Since the veneration of the deceased as well as living saints is a central plank in the Barelvi belief system, the state tried to monopolise the writing of the histories of the saints. Ewing demonstrates how, on the suggestion of Dr Javed Iqbal, the Ayub Khan regime (1958-69) neutralised the Pirs (and also clerics) by bringing under state control the country’s Sufi shrines, mosques and madrasas. This was done by forming a department called Auqaf.
Then, the history of various famous South Asian Sufi saints was written by Auqaf in the light of how the Ayub regime was expressing itself. According to both Ewing and Phillipon, the literature produced by Auqaf during the Ayub era described saints to be enlightened and forward-looking men as opposed to the clerics whose literature presents itself as being reactionary. The saints were presented as ancient projections of Ayub’s ‘modernist’ approach towards Islam.
The saints’ personalities went through another rewrite during the ‘socialist’ Z.A. Bhutto regime (1971-77). Analysing the literature published by Auqaf during the Bhutto period, Ewing noted how the saints now became populist men who opposed oppressive kings, feudal lords and ‘their agents’ (i.e. the orthodox mullahs). Phillipon suggests that this was done to bring the histories of the saints in line with Bhutto’s idea of ‘Islamic Socialism’.
It was also during the 1970s that the JUP became a lot more political. Its leaders rejected the idea of Sufism that was formulated by the Ayub and Bhutto regimes. Dr Ahmad writes that the JUP saw the saints as being ‘pure Muslims’.
In her book, Power Failure, Syeda Abida Hussain writes that the JUP “used the anti-Shia card” in Jhang during the 1970 elections. In 1974, the JUP became one of the three main religious outfits to demand the ouster of the Ahmadiyya from the fold of Islam.
The Barelvi majority was eventually overwhelmed by the political rise of Deobandi militancy during the Zia dictatorship. However, Ewing’s study demonstrates that the conservative Zia regime, too, remoulded the image of the Sufi saints. They were now explained as being ‘Islamic scholars’ and imams.
But as the rise of state-backed Deobandi militancy in the 1980s eventually led to the formation of various anti-state militant groups, the Musharraf government (1999-2008) revived the idea of using state-sponsored Sufism to colour his regime’s ‘modernist’ disposition.
A National Sufi Council (NSC) was formed and then a Rumi Forum. Both generated academic, promotional and cultural paraphernalia promoting Sufi philosophy, poetry and music. This time, Sufi saints were explained as being men who promoted the ‘true elements of Islam’: peace, love and tolerance.

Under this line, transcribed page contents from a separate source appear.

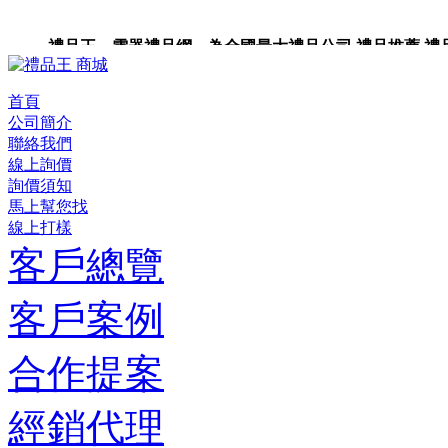
禮品王 電器禮品網 為全國最大禮品公司,禮品推薦,禮品,贈
卡,企業禮品,禮品小物,高級禮品,禮品網站。
首頁
公司簡介
聯絡我們
線上詢價
詢價須知
馬上幫您找
線上打樣
客戶總覽
客戶案例
合作提案
經銷代理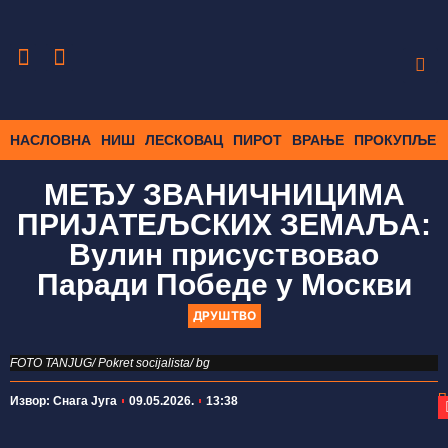
НАСЛОВНА
НИШ
ЛЕСКОВАЦ
ПИРОТ
ВРАЊЕ
ПРОКУПЉЕ
МЕЂУ ЗВАНИЧНИЦИМА
ПРИЈАТЕЉСКИХ ЗЕМАЉА:
Вулин присуствовао
Паради Победе у Москви
ДРУШТВО
FOTO TANJUG/ Pokret socijalista/ bg
П
Извор: Снага Југа
09.05.2026.
13:38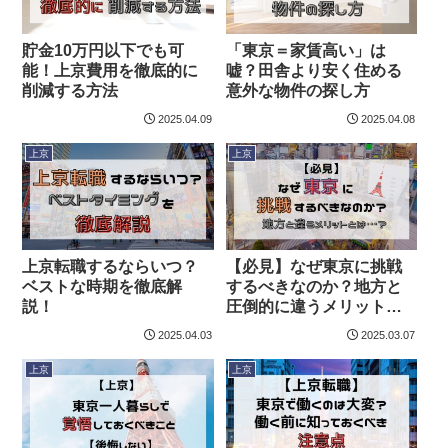
貯金10万円以下でも可
「東京＝家賃高い」は
能！上京費用を徹底的に
嘘？田舎より安く住める
削減する方法
意外な物件の探し方
2025.04.09
2025.04.08
上京
上京
上京転職するならいつ？
【必見】なぜ東京に挑戦
ベストな時期を徹底解
するべきなのか？地方と
説！
圧倒的に違うメリットと
は…？
2025.04.03
2025.03.07
上京
上京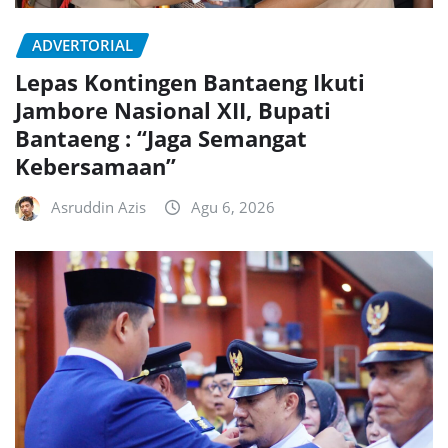
ADVERTORIAL
Lepas Kontingen Bantaeng Ikuti
Jambore Nasional XII, Bupati
Bantaeng : “Jaga Semangat
Kebersamaan”
Asruddin Azis
Agu 6, 2026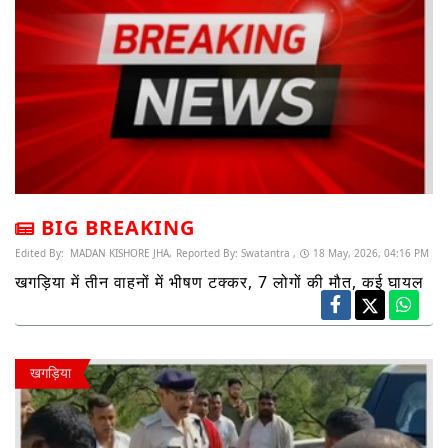
BIG BREAKING
Edited By:
MADAN KISHORE JHA,
Reported By:
Swatantra ,
18 May, 2026, 04:16 PM
खगड़िया में तीन वाहनों में भीषण टक्कर, 7 लोगों की मौत, कई घायल
खगड़िया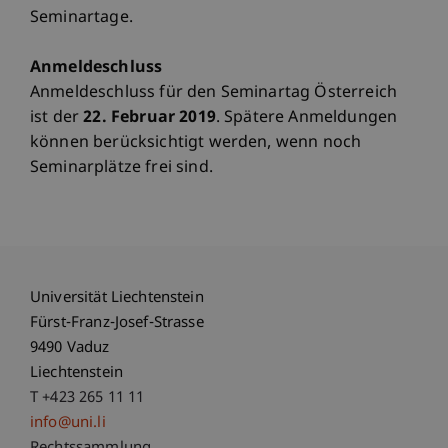
Seminartage.
Anmeldeschluss
Anmeldeschluss für den Seminartag Österreich
ist der
22. Februar 2019
. Spätere Anmeldungen
können berücksichtigt werden, wenn noch
Seminarplätze frei sind.
Universität Liechtenstein
Fürst-Franz-Josef-Strasse
9490 Vaduz
Liechtenstein
T +423 265 11 11
info@uni.li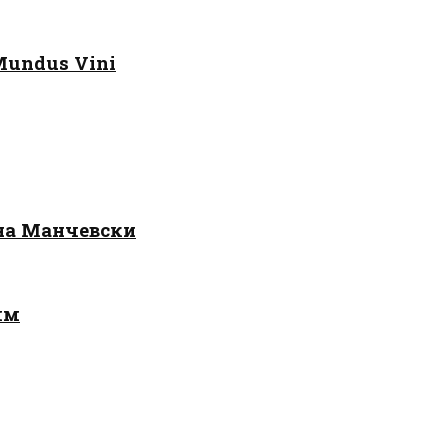
Mundus Vini
 на Манчевски
лм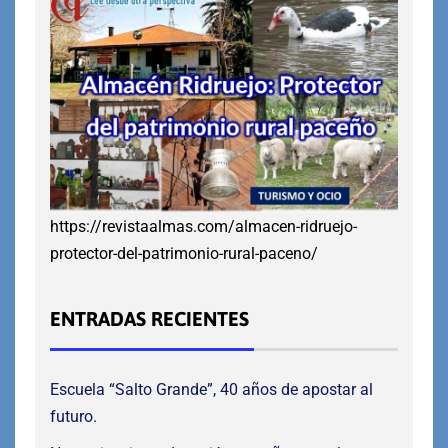
https://revistaalmas.com/almacen-ridruejo-
protector-del-patrimonio-rural-paceno/
ENTRADAS RECIENTES
Escuela “Salto Grande”, 40 años de apostar al
futuro.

Interestingly though, Phillipon writes that from within this narrative, “wittingly or unwittingly”, also emerged an idea which equated this version of Sufism with Pakistan’s majority Sunni sub-sect, the Barelvi.
It is true that the religious Barelvi leadership was staunchly against extremist groups of opposing Sunni sub-sects. But what was overlooked was that they were equally opposed to the idea of Sufism being formulated by the state. This was first demonstrated by the JUP, and later, more belligerently, by outfits such as the Sunni Tehreek.
The radical Barelvi finally discovered their crusading niche by becoming the self-claimed protectors of the Second Amendment and Ordinance (regarding the ouster of the Ahmadiyya from Islam), and the 1986 clause of the blasphemy laws in the Pakistan constitution.
Their distaste towards the state-backed image of Sufism erupted more prominently in the shape of the radical Tehreek-i-Labbaik (TLP). A sympathiser of the outfit told Phillipon that Sufism (formulated by Ayub, Bhutto and Musharraf) was ‘Washington’s agenda’ and that Sufism doesn’t dissuade people from violent struggle.
This can be seen as the current strand of Barelvi radicalism looking to transcend its old image of being apolitical, ‘peace-loving spiritualists’. Should the Pakistan state start to worry? I’ll leave that for the state to answer.